Tuesday's magnitude-7 quake and the 5.7 jolt on Saturday were not linked, even though they were on the same plate, GNS seismologist Lara Bland said.
"The only coincidence is that they're large, deep earthquakes – but in terms of whether one had been caused by the other, we don't see them connected in that way."
The latest rattles did not increase the chance of a devastating quake crippling the North Island. "We definitely don't look at them as making it more likely – the risk is still the same.
"As always, most of New Zealand could have an earthquake at any time, but that likelihood has not changed because of these two earthquakes."
Most of the country felt Tuesday night's quake, which struck 60 kilometres south of Opunake at a depth of 230km, and was followed by a 4.6 aftershock nine minutes later.
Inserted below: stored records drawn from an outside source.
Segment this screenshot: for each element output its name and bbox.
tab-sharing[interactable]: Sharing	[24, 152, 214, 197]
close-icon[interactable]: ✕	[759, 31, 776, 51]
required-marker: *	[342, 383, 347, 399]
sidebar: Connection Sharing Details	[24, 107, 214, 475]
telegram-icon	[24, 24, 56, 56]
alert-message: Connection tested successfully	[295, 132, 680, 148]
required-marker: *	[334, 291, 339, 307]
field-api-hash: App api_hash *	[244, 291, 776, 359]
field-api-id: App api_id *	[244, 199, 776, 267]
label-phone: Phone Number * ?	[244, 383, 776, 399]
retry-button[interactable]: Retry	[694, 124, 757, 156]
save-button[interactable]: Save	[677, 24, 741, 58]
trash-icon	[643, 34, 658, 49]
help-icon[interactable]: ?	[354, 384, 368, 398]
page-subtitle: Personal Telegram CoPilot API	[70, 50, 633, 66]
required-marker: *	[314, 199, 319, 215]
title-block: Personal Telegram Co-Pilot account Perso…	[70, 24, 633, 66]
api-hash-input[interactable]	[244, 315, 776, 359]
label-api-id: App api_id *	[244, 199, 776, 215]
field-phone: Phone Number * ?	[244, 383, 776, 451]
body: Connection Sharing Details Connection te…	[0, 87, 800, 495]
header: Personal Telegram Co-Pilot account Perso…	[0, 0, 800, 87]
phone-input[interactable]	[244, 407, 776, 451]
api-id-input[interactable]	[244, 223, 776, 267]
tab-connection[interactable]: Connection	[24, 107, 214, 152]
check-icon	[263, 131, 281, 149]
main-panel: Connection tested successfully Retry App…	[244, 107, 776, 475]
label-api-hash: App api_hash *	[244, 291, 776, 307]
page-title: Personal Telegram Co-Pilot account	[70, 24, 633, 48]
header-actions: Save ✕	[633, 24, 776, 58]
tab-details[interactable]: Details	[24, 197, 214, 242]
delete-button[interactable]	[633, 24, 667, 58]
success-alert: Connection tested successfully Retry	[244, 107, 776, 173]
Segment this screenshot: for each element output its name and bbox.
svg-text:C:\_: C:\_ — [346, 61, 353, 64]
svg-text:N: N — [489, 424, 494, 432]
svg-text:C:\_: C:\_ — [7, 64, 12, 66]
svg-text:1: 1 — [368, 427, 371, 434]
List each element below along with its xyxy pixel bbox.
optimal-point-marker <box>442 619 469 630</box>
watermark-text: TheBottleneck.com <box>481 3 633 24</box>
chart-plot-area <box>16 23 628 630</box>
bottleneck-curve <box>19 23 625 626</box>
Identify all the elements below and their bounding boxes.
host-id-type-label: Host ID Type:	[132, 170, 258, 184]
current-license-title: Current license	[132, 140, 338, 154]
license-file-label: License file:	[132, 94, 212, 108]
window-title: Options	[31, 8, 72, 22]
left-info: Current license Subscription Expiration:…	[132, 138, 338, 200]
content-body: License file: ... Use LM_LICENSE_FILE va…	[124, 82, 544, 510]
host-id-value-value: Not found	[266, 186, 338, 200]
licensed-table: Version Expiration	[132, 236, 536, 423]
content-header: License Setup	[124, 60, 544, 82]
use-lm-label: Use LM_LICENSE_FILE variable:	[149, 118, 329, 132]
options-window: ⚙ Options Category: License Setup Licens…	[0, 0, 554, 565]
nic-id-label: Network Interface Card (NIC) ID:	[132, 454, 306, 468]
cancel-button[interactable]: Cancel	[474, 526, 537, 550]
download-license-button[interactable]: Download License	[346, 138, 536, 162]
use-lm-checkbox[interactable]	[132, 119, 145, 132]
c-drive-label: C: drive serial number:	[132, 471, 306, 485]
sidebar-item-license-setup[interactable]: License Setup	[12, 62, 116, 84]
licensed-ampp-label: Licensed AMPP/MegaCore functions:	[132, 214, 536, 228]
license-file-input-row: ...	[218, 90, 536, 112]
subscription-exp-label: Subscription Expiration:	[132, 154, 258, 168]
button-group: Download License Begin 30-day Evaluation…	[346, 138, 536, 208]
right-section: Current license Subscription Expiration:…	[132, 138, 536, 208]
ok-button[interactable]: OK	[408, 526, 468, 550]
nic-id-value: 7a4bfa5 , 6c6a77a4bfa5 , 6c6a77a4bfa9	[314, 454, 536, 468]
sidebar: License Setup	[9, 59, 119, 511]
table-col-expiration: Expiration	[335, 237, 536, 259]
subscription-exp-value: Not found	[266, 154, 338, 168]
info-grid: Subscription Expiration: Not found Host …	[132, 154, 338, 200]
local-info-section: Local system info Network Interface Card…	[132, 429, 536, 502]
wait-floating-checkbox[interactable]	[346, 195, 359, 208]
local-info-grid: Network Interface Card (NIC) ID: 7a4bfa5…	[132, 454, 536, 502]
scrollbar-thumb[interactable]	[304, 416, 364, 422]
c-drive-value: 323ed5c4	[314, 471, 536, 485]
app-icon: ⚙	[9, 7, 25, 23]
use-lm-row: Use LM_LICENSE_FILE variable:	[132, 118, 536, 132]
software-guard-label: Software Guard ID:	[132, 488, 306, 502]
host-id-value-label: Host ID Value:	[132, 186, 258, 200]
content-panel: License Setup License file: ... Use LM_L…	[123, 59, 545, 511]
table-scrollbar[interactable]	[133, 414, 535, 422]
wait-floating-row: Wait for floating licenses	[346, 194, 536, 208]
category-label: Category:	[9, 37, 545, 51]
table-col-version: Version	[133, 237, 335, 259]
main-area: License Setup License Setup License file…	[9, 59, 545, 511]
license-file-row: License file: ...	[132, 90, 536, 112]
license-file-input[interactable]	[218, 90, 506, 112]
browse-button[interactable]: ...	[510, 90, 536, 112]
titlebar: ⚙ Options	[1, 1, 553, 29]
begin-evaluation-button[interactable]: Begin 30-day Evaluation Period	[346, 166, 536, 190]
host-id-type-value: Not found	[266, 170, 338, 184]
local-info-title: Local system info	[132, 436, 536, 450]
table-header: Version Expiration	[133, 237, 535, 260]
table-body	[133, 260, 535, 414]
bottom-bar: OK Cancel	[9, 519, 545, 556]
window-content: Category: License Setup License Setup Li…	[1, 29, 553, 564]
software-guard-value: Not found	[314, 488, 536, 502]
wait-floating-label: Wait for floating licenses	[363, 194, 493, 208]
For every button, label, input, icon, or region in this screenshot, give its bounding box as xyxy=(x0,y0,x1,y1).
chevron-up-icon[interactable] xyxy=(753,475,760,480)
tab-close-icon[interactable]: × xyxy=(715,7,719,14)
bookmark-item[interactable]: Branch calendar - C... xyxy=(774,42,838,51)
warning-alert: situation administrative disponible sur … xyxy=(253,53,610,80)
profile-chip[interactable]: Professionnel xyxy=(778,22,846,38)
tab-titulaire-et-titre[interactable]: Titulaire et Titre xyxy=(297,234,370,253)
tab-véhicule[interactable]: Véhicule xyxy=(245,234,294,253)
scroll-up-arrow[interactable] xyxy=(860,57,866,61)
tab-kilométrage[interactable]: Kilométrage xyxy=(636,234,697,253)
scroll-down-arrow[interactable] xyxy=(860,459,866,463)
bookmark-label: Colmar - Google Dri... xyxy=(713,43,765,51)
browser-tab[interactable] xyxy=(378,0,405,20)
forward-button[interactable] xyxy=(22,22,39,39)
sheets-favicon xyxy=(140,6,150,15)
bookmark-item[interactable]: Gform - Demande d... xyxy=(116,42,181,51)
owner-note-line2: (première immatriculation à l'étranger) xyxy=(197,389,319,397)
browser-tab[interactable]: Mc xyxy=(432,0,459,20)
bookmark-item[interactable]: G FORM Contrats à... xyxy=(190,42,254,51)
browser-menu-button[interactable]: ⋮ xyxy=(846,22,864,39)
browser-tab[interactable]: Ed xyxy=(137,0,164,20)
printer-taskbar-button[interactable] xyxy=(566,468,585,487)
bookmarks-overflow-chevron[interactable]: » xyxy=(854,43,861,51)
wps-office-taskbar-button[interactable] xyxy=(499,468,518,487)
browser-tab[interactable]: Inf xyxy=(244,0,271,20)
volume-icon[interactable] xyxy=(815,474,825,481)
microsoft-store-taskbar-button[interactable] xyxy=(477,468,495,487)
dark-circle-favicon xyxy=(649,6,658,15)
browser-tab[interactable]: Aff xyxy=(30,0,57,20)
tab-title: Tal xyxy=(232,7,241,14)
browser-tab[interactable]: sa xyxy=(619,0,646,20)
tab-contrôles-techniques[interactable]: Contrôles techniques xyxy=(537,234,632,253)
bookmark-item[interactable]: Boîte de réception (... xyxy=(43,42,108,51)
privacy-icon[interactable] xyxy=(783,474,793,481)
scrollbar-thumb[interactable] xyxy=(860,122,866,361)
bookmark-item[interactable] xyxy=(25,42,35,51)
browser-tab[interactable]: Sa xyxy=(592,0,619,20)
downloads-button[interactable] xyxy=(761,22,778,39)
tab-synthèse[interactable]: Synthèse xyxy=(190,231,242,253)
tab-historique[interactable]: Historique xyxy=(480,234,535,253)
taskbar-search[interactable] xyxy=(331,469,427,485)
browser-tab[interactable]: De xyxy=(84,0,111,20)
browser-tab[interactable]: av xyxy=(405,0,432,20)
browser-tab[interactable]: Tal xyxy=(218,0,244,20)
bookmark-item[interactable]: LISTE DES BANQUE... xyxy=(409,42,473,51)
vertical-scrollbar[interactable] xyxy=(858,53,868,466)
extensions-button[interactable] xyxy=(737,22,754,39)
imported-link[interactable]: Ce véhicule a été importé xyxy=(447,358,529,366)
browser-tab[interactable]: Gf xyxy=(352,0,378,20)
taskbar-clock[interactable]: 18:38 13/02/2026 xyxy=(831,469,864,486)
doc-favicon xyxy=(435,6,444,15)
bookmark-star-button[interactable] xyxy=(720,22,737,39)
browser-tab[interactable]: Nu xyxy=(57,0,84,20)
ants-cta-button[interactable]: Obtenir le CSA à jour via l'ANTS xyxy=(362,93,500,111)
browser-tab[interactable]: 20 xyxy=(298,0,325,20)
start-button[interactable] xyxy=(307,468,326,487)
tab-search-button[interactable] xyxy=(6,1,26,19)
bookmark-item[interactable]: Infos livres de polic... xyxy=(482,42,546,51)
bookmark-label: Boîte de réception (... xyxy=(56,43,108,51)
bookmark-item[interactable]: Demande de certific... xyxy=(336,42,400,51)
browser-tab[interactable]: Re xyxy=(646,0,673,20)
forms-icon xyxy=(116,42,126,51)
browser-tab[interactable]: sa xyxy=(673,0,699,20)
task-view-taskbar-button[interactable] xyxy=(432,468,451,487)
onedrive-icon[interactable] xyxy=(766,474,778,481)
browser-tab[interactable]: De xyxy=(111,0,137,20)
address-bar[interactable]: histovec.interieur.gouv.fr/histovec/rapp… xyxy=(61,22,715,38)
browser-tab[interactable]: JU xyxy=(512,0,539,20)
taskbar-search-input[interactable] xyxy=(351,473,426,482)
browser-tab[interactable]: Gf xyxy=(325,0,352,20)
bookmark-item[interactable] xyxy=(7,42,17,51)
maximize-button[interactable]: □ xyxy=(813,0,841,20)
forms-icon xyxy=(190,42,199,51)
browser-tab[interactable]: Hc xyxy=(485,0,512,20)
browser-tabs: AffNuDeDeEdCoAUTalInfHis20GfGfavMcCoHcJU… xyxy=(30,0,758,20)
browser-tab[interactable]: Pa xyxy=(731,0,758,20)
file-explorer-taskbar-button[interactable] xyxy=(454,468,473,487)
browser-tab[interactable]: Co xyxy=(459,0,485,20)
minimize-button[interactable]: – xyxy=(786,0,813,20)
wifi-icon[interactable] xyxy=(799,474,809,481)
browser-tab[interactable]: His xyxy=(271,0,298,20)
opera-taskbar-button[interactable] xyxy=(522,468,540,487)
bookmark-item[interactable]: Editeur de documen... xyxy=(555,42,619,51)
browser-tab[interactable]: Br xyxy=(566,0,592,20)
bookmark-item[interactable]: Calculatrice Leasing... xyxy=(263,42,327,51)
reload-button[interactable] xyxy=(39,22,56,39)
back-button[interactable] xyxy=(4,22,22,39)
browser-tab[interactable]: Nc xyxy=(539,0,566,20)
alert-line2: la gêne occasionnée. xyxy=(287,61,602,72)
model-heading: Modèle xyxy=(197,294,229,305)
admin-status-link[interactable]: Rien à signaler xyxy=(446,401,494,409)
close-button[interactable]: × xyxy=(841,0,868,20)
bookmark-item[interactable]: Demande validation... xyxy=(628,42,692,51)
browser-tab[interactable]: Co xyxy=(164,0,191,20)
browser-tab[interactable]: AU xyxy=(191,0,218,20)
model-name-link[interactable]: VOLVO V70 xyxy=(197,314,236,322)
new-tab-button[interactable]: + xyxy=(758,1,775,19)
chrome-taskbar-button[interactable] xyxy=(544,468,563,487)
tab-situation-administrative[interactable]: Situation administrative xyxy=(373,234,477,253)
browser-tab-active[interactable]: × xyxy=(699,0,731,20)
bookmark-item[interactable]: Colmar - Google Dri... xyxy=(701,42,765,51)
Saturday's shake, which struck at 12.50pm, was centred 10km south of Turangi at a depth of 90km. It was less severe, but still widely felt, Ms Bland said.
The quake would have been felt stronger further away from the epicentre because the energy from the tectonic plate dipping under the North Island followed the easiest path, which was to the east, she said.
Because of the depth of the quakes, the damage to homes and businesses was minimal.
The Earthquake Commission had received 339 claims, most from the lower North Island, as of Friday. A spokesman said most of the claims were of low value.
"Most of them are pretty minor – almost all are contents claims."